Writing reproducible, re-usable reports, with R + markdown

Peter Ralph

September 29, 2020

Markdown

Goal:

Communicate your thoughts to your collaborators and your future self,

combining text, math, documented code,

and no fuss.

No fussing about layout:

unformatted text
markdown
LaTeX

Markdown aims to be readable as-is,
but has methods to produce beautiful output.

A Markdown-formatted document should be publishable as-is, as plain text, without looking like it’s been marked up with tags or formatting instructions. – John Gruber

No, really, don’t think about the layout

Don’t even think about the layout, just the content.

[…] it is better to leave document design to document designers, and to let authors get on with writing documents – intro to LaTeX

Today’s goal:

Learn a few simple rules
and get going producing content.

Structuring text

Separate things with empty lines.
Wrap lines whenever you feel like it.

Source

Text formatting
===============

Inline markup
-------------

**Paragraphs** begin and end 
with empty lines, and are *not* indented.

- **bold** and *emphasis*
- ~~strikeout~~
- super^scripts^ and sub~scripts~
- and `inline_code($fixed.width)`

Result

Text formatting

Inline markup

Paragraphs begin and end with empty lines, and are not indented.

bold and emphasis
~~strikeout~~
super^scripts and sub_scripts
and inline_code($fixed.width)

Source

Lists must be preceded by an empty line,

1.  ordered or unordered.
2.  Indenting subsequent content
    
    -  will continue the list

        *   and nest
        *   other lists.

3.  *Indenting* means one tab, or four spaces.

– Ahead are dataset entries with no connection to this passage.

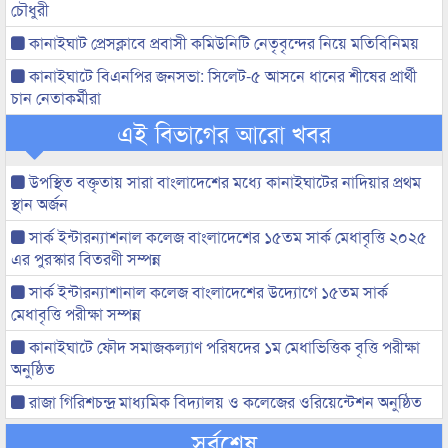
চৌধুরী
কানাইঘাট প্রেসক্লাবে প্রবাসী কমিউনিটি নেতৃবৃন্দের নিয়ে মতিবিনিময়
কানাইঘাটে বিএনপির জনসভা: সিলেট-৫ আসনে ধানের শীষের প্রার্থী
চান নেতাকর্মীরা
এই বিভাগের আরো খবর
উপস্থিত বক্তৃতায় সারা বাংলাদেশের মধ্যে কানাইঘাটের নাদিয়ার প্রথম
স্থান অর্জন
সার্ক ইন্টারন্যাশনাল কলেজ বাংলাদেশের ১৫তম সার্ক মেধাবৃত্তি ২০২৫
এর পুরস্কার বিতরণী সম্পন্ন
সার্ক ইন্টারন্যাশানাল কলেজ বাংলাদেশের উদ্যোগে ১৫তম সার্ক
মেধাবৃত্তি পরীক্ষা সম্পন্ন
কানাইঘাটে ফৌদ সমাজকল্যাণ পরিষদের ১ম মেধাভিত্তিক বৃত্তি পরীক্ষা
অনুষ্ঠিত
রাজা গিরিশচন্দ্র মাধ্যমিক বিদ্যালয় ও কলেজের ওরিয়েন্টেশন অনুষ্ঠিত
সর্বশেষ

After using markdown for a bit, 
go read [pandoc's documentation](http://pandoc.org/README.html).

Lists must be preceded by an empty line,

ordered or unordered.
Indenting subsequent content
- will continue the list
  - and nest
  - other lists.
Indenting means one tab, or four spaces.

After using markdown for a bit, go read pandoc’s documentation.

Math

Math goes between `$`, single ($\pi$), or double: 
$$ \frac{\pi}{4} = \sum_{n=0}^\infty \frac{(-1)^n}{2k+1} .$$

Math goes between $, single ($\pi$), or double: \[\frac{\pi}{4} = \sum_{n=0}^\infty \frac{(-1)^n}{2k+1} .\]

Even math environments inside double dollar signs:

$$
\begin{align}
    x &= (a+b)^2 - (a-b)^2 \\
      &= 4ab
\end{align}
$$

\[\begin{align} x &= (a+b)^2 - (a-b)^2 \\ &= 4ab \end{align}\]

Code blocks

```{.r}
msg <- "Hello, world."
print(msg)
```

produces

msg <- "Hello, world."
print(msg)

Blockquotes

> I also dream about a modern replacement for LaTeX 
> designed from the ground up to target multiple output formats 
> (at least PDF, HTML, EPUB). -- [John MacFarlane](http://john.macfarlane.usesthis.com/)

produces

I also dream about a modern replacement for LaTeX designed from the ground up to target multiple output formats (at least PDF, HTML, EPUB). – John MacFarlane

Links and Images

Links just go in parentheses, and can be internal.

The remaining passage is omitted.